Dois processos eleitorais. No meio, o famosíssimo “mensalão”.


M.B. – Os escândalos políticos todos. Entre a eleição municipal de São Paulo e o fim da eleição presidencial, segundo turno, foi praticamente um período contínuo de acirramento político no país, com reflexo na imprensa. A relação entre poder, governo federal, e imprensa foi marcada por isso. A relação de partidos políticos com a imprensa. Foi um período bem difícil do ponto de vista do exercício da função de ombusman. Ao mesmo tempo, rico.

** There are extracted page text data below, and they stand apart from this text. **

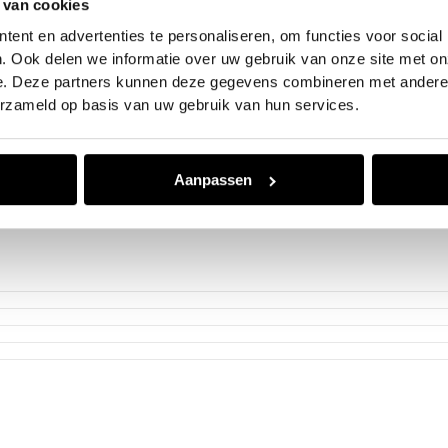
 van cookies
Benzine
14.076 km
ent en advertenties te personaliseren, om functies voor social
2025
. Ook delen we informatie over uw gebruik van onze site met on
Handgeschakeld
e. Deze partners kunnen deze gegevens combineren met andere i
101 pk
KFP-80-N
erzameld op basis van uw gebruik van hun services.
74 kW
Grijs
Aanpassen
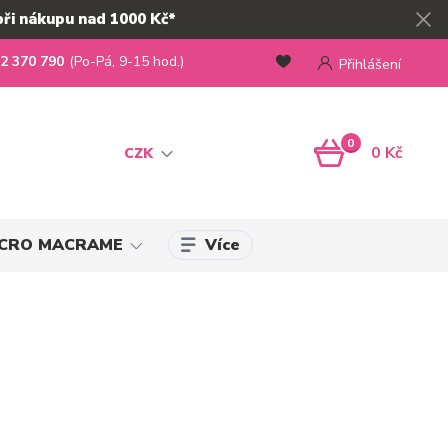
při nákupu nad 1000 Kč*
2 370 790
(Po-Pá, 9-15 hod.)
Přihlášení
0
0 Kč
CZK
Více
MICRO MACRAME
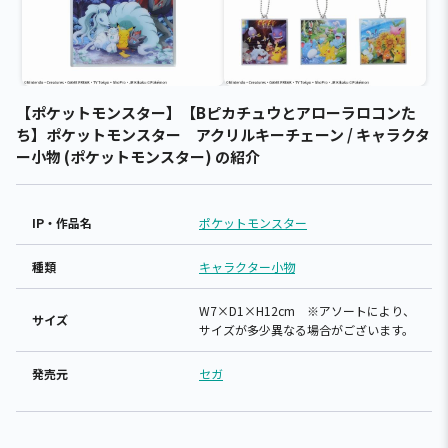
【ポケットモンスター】【Bピカチュウとアローラロコンた
ち】ポケットモンスター アクリルキーチェーン / キャラクタ
ー小物 (ポケットモンスター) の紹介
IP・作品名
ポケットモンスター
種類
キャラクター小物
W7×D1×H12cm ※アソートにより、
サイズ
サイズが多少異なる場合がございます。
発売元
セガ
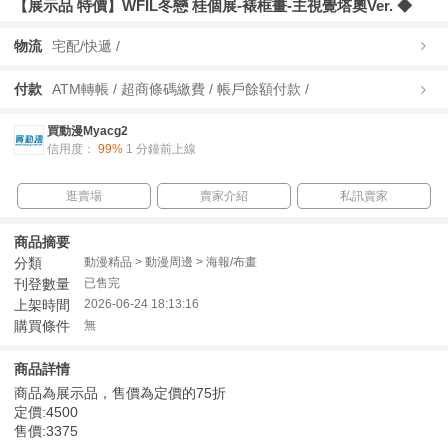
【展示品 特價】WFIL冬戀 桂個展-裱框畫-主視覺塔奧Ver. ◆
物流
宅配/快遞 /
付款
ATM轉帳 / 超商條碼繳費 / 帳戶餘額付款 /
買動漫Myacg2
信用度：
99%
1 分鐘前上線
逛賣場
賣家介紹
私訊賣家
商品摘要
分類
動漫精品 > 動漫周邊 > 海報/布畫
刊登數量
已售完
上架時間
2026-06-24 18:13:16
購買條件
無
商品詳情
商品為展示品，售價為定價的75折
定價:4500
售價:3375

É obrigação ser crítico, mas não só do governo federal


Existe uma idéia muito disseminada, principalmente na internet, e muito agressiva, que se reproduz o tempo todo, de que a mídia estava toda unida para arrebentar o governo. Qual é sua visão desse ponto tão sensível?


M.B. – Se há algo a criticar, e eu critiquei em diversas ocasiões no caso da Folha, mas acho que de alguma maneira isso pode ser estendido para os outros grandes jornais, não é o fato de a Folha e outros jornais terem sido críticos em relação ao governo Lula. Isso é uma obrigação, por essas circunstâncias todas que eu mencionei. Há um dado que pouca gente leva em conta: qualquer governo federal, no Brasil, tem um poder incomensurável, não tem mídia, não tem rede, não tem empresa privada que tenha condição de fazer frente a esse poder. Inclusive o poder de comunicação. Eu considero um pouco uma balela essa história de que o governo foi boicotado, não tinha como se comunicar. Ele se comunicou o tempo todo. Assim como os governos Fernando Henrique, Itamar, Collor, Sarney. Porque a máquina de comunicação não passa pela imprensa. Quer dizer, também passa pela imprensa. Mas ela tem a publicidade própria, tem a rede própria, tem os jornais do interior, tem a influência…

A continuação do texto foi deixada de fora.